Retraining further amplifies this effect. But that’s not its source.
this is not a moral panic
Skeptics are right about one thing: cultures have always adapted to new technologies. Photography did not kill painting. Movies didn’t kill theater. Digital tools have made new expressions possible.
But these early technologies did not force us to endlessly reshape culture across different mediums on a global scale. They didn’t summarize, reproduce, and rank cultural artifacts like news articles, songs, memes, academic papers, photos, and social media posts millions of times a day based on the same built-in assumptions about what’s “typical.”
This study shows that when meanings pass through such pipelines repeatedly, diversity collapses not because of malicious intent, malicious design, or corporate negligence, but because only certain kinds of meanings survive repeated text-to-image transformations.

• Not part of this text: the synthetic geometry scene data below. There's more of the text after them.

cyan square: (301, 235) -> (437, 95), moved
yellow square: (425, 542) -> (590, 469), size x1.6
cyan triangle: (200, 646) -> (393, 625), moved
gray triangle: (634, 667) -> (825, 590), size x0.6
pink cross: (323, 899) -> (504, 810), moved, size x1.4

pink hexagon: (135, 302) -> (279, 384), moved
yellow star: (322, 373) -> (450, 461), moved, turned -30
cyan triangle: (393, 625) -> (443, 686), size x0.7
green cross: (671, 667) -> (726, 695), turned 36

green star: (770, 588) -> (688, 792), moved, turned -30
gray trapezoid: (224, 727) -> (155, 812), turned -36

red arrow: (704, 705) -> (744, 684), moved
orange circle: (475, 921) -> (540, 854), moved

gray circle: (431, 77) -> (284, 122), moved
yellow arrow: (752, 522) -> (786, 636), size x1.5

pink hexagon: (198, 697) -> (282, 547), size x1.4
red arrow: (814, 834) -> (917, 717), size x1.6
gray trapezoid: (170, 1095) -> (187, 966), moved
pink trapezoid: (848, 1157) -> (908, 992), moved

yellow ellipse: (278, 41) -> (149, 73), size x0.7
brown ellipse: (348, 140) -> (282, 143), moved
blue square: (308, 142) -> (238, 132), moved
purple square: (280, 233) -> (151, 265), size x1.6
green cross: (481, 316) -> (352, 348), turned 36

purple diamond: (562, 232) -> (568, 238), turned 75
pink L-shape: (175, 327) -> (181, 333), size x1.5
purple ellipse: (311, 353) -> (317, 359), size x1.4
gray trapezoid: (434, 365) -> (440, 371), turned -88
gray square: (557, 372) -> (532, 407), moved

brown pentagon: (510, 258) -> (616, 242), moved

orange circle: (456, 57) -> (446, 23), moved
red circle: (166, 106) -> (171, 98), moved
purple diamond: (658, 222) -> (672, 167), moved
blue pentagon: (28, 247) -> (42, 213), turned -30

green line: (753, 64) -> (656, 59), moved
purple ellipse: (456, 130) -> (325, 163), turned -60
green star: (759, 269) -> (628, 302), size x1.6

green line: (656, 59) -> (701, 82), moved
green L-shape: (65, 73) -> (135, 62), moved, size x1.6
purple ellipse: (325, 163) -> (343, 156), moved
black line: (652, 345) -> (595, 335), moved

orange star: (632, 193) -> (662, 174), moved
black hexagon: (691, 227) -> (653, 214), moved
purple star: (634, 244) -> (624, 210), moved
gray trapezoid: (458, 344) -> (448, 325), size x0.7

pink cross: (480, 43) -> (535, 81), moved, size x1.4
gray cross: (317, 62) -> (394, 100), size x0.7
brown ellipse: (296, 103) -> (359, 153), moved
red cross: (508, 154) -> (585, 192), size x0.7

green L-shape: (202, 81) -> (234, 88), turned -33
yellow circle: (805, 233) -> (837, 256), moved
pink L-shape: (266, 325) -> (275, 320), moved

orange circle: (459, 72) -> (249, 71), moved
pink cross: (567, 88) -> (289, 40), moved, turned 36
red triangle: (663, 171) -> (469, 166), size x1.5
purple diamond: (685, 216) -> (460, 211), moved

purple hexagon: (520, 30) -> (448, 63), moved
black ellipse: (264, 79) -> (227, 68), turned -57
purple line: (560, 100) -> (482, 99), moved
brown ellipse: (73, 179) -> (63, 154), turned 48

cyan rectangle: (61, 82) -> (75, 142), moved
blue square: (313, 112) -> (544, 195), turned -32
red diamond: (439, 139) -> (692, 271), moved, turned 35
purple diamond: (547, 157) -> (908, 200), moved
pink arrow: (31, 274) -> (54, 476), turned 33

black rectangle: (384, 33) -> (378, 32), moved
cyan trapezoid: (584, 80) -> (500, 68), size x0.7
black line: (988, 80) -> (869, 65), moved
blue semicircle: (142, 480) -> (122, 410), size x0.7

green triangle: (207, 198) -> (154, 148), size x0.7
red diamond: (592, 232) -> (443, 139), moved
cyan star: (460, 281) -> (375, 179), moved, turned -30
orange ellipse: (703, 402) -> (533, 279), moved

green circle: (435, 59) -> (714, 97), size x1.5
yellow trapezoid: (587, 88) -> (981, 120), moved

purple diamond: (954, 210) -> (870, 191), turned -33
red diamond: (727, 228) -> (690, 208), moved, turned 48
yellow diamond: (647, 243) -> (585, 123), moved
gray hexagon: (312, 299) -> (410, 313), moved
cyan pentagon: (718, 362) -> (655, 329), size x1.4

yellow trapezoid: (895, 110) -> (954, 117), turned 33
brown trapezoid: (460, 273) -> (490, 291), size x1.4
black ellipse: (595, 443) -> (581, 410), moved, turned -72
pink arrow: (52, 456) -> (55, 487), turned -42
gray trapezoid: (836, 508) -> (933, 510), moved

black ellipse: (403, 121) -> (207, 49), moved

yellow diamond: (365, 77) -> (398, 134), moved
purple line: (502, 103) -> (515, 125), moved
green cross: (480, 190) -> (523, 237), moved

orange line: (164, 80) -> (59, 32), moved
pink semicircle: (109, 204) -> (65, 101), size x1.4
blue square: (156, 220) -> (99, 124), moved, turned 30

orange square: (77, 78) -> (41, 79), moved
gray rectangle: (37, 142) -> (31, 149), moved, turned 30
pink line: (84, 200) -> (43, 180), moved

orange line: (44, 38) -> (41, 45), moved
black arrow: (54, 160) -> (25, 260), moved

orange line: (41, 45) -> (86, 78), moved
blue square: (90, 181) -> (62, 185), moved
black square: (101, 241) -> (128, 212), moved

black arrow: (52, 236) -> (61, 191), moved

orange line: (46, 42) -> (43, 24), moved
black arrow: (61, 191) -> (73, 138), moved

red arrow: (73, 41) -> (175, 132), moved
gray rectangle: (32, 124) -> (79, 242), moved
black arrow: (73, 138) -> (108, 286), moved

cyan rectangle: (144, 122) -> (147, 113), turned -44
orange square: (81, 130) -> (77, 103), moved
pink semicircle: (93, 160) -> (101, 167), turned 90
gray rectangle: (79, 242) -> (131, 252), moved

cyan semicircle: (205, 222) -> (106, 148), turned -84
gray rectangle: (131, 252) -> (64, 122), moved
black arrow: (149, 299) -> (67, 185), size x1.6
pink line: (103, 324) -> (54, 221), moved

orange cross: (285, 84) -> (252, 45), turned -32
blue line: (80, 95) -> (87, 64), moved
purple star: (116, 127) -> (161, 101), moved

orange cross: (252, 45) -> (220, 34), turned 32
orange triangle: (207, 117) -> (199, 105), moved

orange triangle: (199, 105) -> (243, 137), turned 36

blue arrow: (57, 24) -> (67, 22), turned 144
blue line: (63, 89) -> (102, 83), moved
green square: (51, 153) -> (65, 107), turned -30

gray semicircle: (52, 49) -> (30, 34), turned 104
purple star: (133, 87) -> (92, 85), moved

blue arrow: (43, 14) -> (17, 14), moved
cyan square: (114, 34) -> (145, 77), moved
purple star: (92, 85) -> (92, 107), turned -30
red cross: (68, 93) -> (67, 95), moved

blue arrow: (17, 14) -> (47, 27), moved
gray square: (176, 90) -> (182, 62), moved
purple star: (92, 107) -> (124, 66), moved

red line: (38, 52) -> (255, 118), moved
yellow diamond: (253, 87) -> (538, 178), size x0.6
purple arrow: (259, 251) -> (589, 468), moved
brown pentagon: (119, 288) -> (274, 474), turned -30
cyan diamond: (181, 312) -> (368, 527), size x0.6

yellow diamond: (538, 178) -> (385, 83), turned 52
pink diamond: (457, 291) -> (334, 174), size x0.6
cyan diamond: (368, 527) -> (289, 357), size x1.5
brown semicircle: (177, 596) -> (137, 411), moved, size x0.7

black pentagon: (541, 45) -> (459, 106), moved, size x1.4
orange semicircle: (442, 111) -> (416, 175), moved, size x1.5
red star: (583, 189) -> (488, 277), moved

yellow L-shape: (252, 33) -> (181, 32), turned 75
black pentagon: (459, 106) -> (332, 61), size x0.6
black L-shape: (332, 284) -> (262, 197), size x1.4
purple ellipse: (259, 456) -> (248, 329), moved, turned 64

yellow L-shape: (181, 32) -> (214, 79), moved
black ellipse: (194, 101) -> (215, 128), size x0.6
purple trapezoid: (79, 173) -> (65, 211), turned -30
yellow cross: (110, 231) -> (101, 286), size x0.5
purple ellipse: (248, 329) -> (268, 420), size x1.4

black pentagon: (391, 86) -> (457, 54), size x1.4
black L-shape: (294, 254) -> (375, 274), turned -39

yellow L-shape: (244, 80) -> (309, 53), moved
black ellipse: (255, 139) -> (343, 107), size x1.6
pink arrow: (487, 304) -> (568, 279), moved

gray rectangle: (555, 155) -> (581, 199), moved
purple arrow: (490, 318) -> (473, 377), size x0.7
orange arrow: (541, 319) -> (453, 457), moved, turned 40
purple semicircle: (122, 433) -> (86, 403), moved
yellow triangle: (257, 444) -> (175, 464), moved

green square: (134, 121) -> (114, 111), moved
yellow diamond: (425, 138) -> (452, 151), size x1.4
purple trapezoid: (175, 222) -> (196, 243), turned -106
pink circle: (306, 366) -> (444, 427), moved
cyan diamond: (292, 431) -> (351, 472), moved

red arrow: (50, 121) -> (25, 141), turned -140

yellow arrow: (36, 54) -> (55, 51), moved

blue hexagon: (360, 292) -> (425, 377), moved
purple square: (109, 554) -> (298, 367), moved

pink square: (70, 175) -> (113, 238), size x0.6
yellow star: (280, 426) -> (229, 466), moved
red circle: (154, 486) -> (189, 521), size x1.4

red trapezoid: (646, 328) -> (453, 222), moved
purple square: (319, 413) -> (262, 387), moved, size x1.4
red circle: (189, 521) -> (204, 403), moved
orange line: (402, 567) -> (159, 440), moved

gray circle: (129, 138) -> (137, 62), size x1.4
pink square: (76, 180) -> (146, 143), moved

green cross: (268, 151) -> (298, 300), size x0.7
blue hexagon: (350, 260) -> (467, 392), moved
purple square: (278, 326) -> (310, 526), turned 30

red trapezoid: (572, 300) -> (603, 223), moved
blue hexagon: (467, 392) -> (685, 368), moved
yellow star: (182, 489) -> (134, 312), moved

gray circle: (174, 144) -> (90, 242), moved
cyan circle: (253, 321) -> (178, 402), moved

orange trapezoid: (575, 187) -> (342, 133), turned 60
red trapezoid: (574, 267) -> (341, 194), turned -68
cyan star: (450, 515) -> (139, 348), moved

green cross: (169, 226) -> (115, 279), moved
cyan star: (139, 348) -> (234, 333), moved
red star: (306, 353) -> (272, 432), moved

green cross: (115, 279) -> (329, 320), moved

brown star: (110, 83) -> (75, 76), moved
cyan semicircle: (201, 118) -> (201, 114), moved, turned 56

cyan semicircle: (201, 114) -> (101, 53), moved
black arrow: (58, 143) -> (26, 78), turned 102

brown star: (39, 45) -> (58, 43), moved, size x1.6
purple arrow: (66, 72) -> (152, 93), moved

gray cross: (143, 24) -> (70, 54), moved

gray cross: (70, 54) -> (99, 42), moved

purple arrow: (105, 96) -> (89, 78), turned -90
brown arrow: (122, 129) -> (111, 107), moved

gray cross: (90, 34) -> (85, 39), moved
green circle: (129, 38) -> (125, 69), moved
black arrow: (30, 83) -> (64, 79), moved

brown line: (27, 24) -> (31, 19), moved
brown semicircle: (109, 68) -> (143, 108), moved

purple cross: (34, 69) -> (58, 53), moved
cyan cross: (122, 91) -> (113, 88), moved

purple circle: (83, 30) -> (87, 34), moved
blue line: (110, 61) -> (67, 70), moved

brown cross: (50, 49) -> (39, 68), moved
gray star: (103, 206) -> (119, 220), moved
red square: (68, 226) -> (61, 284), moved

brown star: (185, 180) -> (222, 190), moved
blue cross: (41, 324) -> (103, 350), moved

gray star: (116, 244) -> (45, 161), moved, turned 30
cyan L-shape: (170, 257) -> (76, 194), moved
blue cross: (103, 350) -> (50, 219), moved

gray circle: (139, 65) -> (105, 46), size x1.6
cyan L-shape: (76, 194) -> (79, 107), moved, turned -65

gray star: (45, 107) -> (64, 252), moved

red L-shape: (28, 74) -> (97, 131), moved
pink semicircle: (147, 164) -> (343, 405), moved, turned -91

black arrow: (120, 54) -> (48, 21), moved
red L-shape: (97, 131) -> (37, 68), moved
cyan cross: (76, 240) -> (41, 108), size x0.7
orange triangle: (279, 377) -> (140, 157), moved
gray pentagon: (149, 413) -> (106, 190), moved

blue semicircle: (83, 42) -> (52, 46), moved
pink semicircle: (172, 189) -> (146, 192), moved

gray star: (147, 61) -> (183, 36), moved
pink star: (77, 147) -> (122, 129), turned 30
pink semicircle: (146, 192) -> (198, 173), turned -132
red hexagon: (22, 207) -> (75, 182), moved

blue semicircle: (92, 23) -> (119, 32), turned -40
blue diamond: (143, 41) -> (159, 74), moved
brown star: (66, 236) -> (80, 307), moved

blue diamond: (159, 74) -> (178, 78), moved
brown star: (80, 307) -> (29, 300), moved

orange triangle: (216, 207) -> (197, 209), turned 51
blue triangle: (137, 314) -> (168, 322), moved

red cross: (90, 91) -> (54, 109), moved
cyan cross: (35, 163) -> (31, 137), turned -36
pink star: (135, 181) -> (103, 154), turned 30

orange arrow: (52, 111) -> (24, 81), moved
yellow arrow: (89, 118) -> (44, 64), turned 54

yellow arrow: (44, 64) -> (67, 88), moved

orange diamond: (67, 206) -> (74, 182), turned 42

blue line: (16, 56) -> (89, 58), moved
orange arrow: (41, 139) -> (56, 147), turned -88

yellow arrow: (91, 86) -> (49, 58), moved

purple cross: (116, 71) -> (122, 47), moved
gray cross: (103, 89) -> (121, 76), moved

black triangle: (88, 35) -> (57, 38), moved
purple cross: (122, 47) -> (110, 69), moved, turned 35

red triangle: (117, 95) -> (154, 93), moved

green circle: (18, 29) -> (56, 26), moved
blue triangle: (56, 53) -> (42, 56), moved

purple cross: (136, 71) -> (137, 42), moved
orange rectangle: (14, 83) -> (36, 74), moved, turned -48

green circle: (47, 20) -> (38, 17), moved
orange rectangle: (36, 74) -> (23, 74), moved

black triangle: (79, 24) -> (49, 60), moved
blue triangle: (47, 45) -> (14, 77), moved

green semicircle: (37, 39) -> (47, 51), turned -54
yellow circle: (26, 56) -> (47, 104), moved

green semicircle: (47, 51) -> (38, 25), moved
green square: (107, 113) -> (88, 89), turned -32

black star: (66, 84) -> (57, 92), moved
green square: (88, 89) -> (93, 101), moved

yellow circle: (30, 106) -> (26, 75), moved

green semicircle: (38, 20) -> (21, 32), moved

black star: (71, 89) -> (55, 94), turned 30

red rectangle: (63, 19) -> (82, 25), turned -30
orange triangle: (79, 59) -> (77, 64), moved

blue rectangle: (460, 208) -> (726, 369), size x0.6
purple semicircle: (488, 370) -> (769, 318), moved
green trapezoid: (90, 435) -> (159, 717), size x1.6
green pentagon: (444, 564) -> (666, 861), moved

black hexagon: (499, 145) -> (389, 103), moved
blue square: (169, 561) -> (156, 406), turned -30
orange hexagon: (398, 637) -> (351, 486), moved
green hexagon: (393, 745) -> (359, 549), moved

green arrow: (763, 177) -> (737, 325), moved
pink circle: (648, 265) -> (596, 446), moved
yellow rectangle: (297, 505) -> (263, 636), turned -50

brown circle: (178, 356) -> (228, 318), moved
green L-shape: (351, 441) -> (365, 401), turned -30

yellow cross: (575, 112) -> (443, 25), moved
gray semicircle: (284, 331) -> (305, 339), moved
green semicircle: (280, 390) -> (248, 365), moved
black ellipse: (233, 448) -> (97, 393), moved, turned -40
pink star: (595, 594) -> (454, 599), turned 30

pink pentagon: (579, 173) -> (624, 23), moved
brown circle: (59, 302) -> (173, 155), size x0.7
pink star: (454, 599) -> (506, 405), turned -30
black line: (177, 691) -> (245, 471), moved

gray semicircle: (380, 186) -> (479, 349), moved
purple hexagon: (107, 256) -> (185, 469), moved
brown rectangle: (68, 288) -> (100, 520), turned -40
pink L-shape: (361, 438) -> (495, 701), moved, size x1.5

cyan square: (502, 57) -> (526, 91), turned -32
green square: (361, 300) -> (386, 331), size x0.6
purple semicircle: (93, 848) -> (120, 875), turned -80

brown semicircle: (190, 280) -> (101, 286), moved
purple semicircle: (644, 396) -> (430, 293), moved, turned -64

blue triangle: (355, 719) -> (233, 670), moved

This does not mean that cultural stagnation is inevitable. Human creativity is resilient. Organizations, subcultures, and artists have always found ways to resist homogenization. However, in my view, the research results show that stagnation is not a speculative fear, but a real risk if the production system continues to operate in its current iteration.
They also help clarify common misconceptions about AI creativity. In other words, creating infinite variations is not the same as creating innovation. The system can generate millions of images while exploring just one corner of a cultural space.
My own research on creative AI has shown that achieving novelty requires designing AI systems with incentives to deviate from the norm. Without this, the system would optimize with familiarity in mind since it is best learned. This study empirically supports this point. Autonomy alone does not guarantee exploration. In some cases, convergence is facilitated.
This pattern is already showing up in the real world. One study found a similar trend toward traditional, uninspired content in AI-generated lesson plans, highlighting that AI systems converge on the typical rather than the unique or creative.
The output of AI is well known because it reverts to an average display of human creativity. Burgatch/iStock via Getty Images
lost in translation
When you write a caption on an image, details are lost. The same goes for generating images from text. And this happens regardless of whether it is performed by a human or a machine.
In that sense, this convergence is not a failure unique to AI. This reflects the deeper nature of bouncing from one medium to another. When meaning repeatedly passes through two different forms, only the most stable elements remain.
However, by emphasizing what survives in repeated translations between text and image, the authors are able to show that meaning is processed within the generative system by a silent pull towards the common.
The implications of this are solemn. Even with human guidance, whether that means creating prompts, selecting output, or adjusting results, these systems still strip out some details and amplify others in a way that strives for the “average.”
If generative AI is to enrich culture rather than flatten it, I think we need to design systems in a way that statistically resists convergence to average output. There may be rewards for deviance and support for less common and less mainstream forms of expression.
One thing this study made clear is that without these interventions, generative AI will continue to drift toward mediocre and uninspiring content.
Cultural stagnation is no longer a matter of speculation. It’s already happening.